There are 4 GPU cards in each (GPU) host.
ONE is not aware that the PCI device is already in use by a VM on the particular compute node, so the schedulere will try to deploy the VM and configure it to use the PCI device and will keep on trying this. As a work-around I disabled the node so it will not be used to deploy new VM’s on it.
Is there a way to “tell” ONE that this PCI device is in use and by what VM?
I am new to OpenNebula, and I could not find a way to update the information for a particular compute node (host). I also could not find relevant issues while searching the forum, documentation or other sources on the internet.
Thanks in advance,
Hans Feringa
Some additional information:
When retrieving information about the VM’s (onevm show vm-id) there is actually the information available that the PCI device is in use.
This is not shown in the host information (onehost show host-id). And this latter info seems to be used by the scheduler.
I have run onedb fsck recently, so I think it is an oversight of the onedb fsck procedure.
I also noticed that if ONE is not aware that the first address (or one of the first addresses) is in use, it will never try one of the other addresses that are available for the VM on that host.
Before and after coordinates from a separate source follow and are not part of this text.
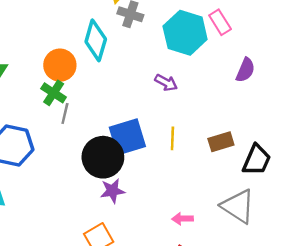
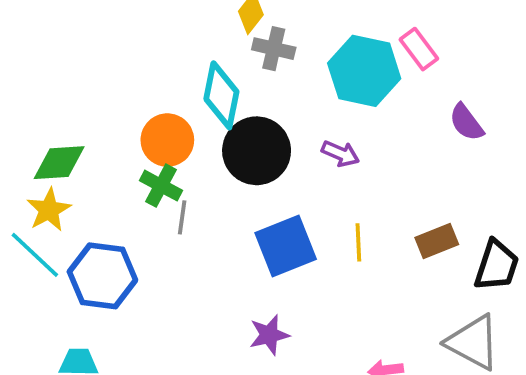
purple semicircle: (245, 70) -> (466, 122), turned 125
black circle: (103, 157) -> (257, 151), moved

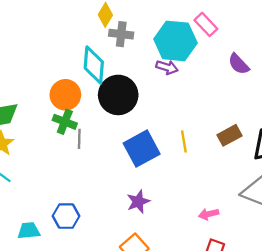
purple arrow: (340, 154) -> (167, 67), moved
blue hexagon: (102, 276) -> (66, 216), moved, size x0.7

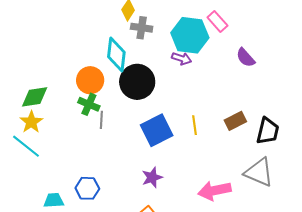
pink arrow: (209, 214) -> (214, 191), size x1.8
This VM is then in the failure state. This will then open the way for a next VM to be scheduled to use the next available (unused) resource on this particular host. We assumed that this was the case and was confirmed in our tests. The annoying thing is that a failed VM is never tried on another host, and is actually stuck on the node where ONE thinks that the allocated device/resource is still available.
The information for the host is in the table host_pool in field body. It shows that for the XML tag VMID has a value of ![CDATA[-1] while it should have (in this case) ![CDATA[25400].
In the body field of the vm_pool table (information for the VM), in the XML blob the information regarding the usage of the PCI device is present, with the correct address, bus etc info. So clearly this information between the two tables is out of sync.